The U.N. Security Council agreed on Friday to France's request for a briefing on Syria's rights crackdown from the U.N. human rights chief, overcoming resistance from Russia, China and Brazil, Western envoys said.
Russian U.N. Ambassador Vitaly Churkin, president of the Security Council this month, said Navi Pillay's closed-door briefing would probably take place on Monday.
He dismissed suggestions from Western envoys that Russia had opposed the briefing, although he acknowledged Moscow and others had reservations.
"We expressed a position, a concern, which also some other members of the Security Council had ... that there is a division of labor," he told reporters, adding that Russia believed the Security Council was "intruding on the affairs of the Human Rights Council."
The rights council is based in Geneva. Russia, China, Brazil, India and South Africa, which have resisted Security Council action on Syria, have argued that complaints about Syrian rights abuses should be dealt with in Geneva, not New York.
France, Britain, Germany and the United States have been pushing for the council to take up the issue of Syria again. Last month, Russia and China vetoed a European-drafted resolution that would have condemned Damascus' crackdown on pro-democracy protesters and threatened possible sanctions.
Pillay reiterated to reporters in New York on Friday that more than 4,000 people had been killed in the crackdown against protesters that began in March.
She also dismissed Syrian President Bashar al-Assad's suggestion in an interview with an American television station this week that the United Nations lacked credibility.
Pillay said the U.N. information was "very credible," and she repeated her appeal to let U.N. investigators into Syria.
'HEATED' DEBATE BEHIND CLOSED DOORS
One Western diplomat told Reuters that Friday's closed-door discussions on whether Pillay should brief the council grew "very heated" at times. French Ambassador Gerard Araud had threatened to demand a "procedural vote" if the council could not agree on his proposal for Pillay to brief the council.

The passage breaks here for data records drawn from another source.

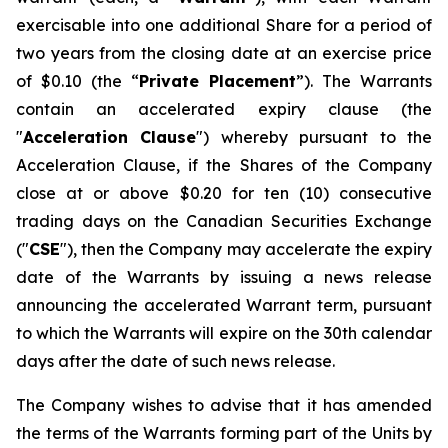
exercisable into one additional Share for a period of
two years from the closing date at an exercise price
of $0.10 (the “
Private Placement
”). The Warrants
contain an accelerated expiry clause (the
"
Acceleration Clause
") whereby pursuant to the
Acceleration Clause, if the Shares of the Company
close at or above $0.20 for ten (10) consecutive
trading days on the Canadian Securities Exchange
("
CSE
"), then the Company may accelerate the expiry
date of the Warrants by issuing a news release
announcing the accelerated Warrant term, pursuant
to which the Warrants will expire on the 30th calendar
days after the date of such news release.
The Company wishes to advise that it has amended
the terms of the Warrants forming part of the Units by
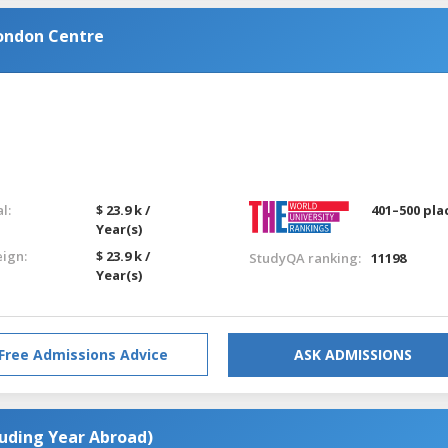
ondon Centre
l:
$ 23.9 k /
401–500 pla
Year(s)
eign:
$ 23.9 k /
StudyQA ranking:
11198
Year(s)
Free Admissions Advice
ASK ADMISSIONS
luding Year Abroad)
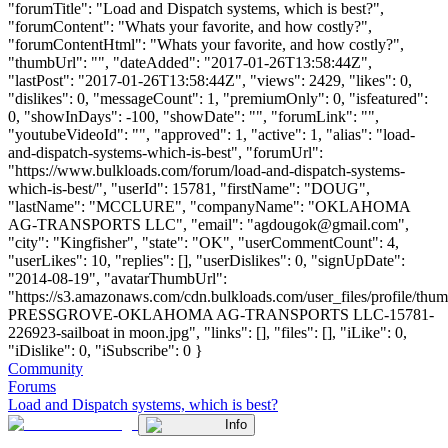
"forumTitle": "Load and Dispatch systems, which is best?",
"forumContent": "Whats your favorite, and how costly?",
"forumContentHtml": "Whats your favorite, and how costly?",
"thumbUrl": "", "dateAdded": "2017-01-26T13:58:44Z",
"lastPost": "2017-01-26T13:58:44Z", "views": 2429, "likes": 0,
"dislikes": 0, "messageCount": 1, "premiumOnly": 0, "isfeatured":
0, "showInDays": -100, "showDate": "", "forumLink": "",
"youtubeVideoId": "", "approved": 1, "active": 1, "alias": "load-
and-dispatch-systems-which-is-best", "forumUrl":
"https://www.bulkloads.com/forum/load-and-dispatch-systems-
which-is-best/", "userId": 15781, "firstName": "DOUG",
"lastName": "MCCLURE", "companyName": "OKLAHOMA
AG-TRANSPORTS LLC", "email": "
agdougok@gmail.com
",
"city": "Kingfisher", "state": "OK", "userCommentCount": 4,
"userLikes": 10, "replies": [], "userDislikes": 0, "signUpDate":
"2014-08-19", "avatarThumbUrl":
"https://s3.amazonaws.com/cdn.bulkloads.com/user_files/profile/th
PRESSGROVE-OKLAHOMA AG-TRANSPORTS LLC-15781-
226923-sailboat in moon.jpg", "links": [], "files": [], "iLike": 0,
"iDislike": 0, "iSubscribe": 0 }
Community
Forums
Load and Dispatch systems, which is best?
Info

There are no vetoes in procedural votes on whether the council should take up an issue. But the need for such a vote was avoided once council members agreed to invite Pillay.

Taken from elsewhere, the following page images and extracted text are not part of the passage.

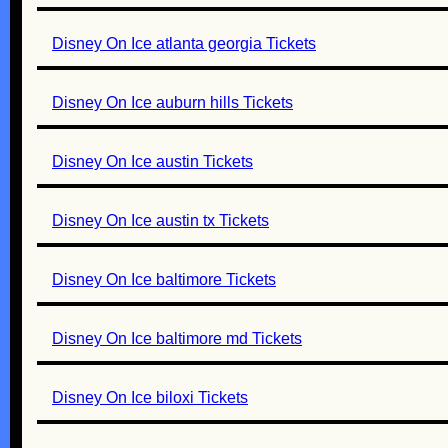
Disney On Ice atlanta georgia Tickets
Disney On Ice auburn hills Tickets
Disney On Ice austin Tickets
Disney On Ice austin tx Tickets
Disney On Ice baltimore Tickets
Disney On Ice baltimore md Tickets
Disney On Ice biloxi Tickets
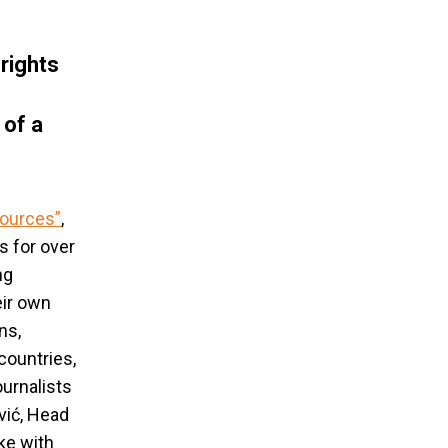
rights
 of a
sources
”
,
s for over
ng
eir own
ns,
countries,
urnalists
vić, Head
ke with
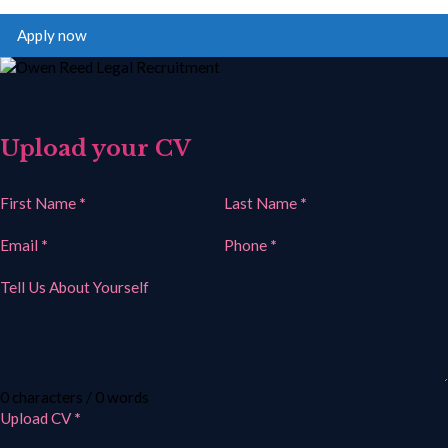
Apply now
Upload your CV
Section
First Name
*
Last Name
*
Email
*
Phone
*
Tell Us About Yourself
0 characters / 0 words
Upload CV
*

Churkin said some council members pointed out that since the agenda item under which Pillay would brief the council was the "situation in the Middle East," it would be appropriate for her to speak about the situation in the Palestinian territories.

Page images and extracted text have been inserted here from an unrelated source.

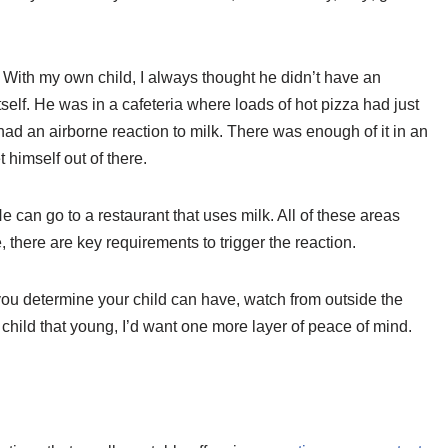
With my own child, I always thought he didn’t have an
itself. He was in a cafeteria where loads of hot pizza had just
had an airborne reaction to milk. There was enough of it in an
himself out of there.
e can go to a restaurant that uses milk. All of these areas
, there are key requirements to trigger the reaction.
e you determine your child can have, watch from outside the
a child that young, I’d want one more layer of peace of mind.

One council diplomat told Reuters that the United States, France and Britain were among those that opposed having Pillay discuss the Palestinian question during a briefing on Syria.
A Western diplomat said it was "pretty disgraceful that Russia and China tried to exploit the cause of the Palestinians and conflate two important issues with the clear aim of taking pressure off Syria."
Another Western diplomat said Russia, China and Brazil were putting up the strongest resistance to action on Syria on the 15-nation Security Council.
Brazil's position has angered the Syrian opposition. Syrian National Council leader Burhan Ghalioun told the Estado de Sao Paulo newspaper in Brazil this week that the Brazilians were "creating serious obstacles."
"We feel they are misinformed," he said. "The situation is getting worse and we are seeking to get closer to Brazil to explain what is happening and show the crimes being committed daily by Assad."